Transcribed page contents
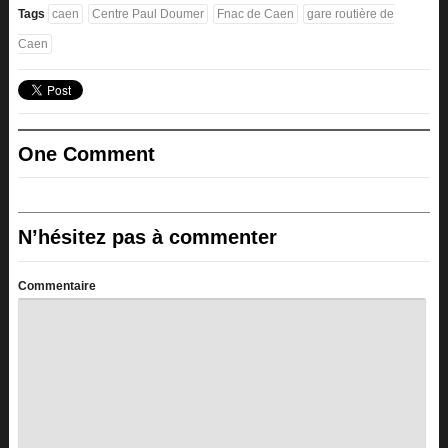
Tags
caen
Centre Paul Doumer
Fnac de Caen
gare routière de
Caen
One Comment
N’hésitez pas à commenter
Commentaire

The task: The lines to return run from the one containing "Fnac de Caen" through the last line of the records above. Give them exactly and include nothing more.

Exercise output:
Fnac de Caen
gare routière de
Caen
One Comment
N’hésitez pas à commenter
Commentaire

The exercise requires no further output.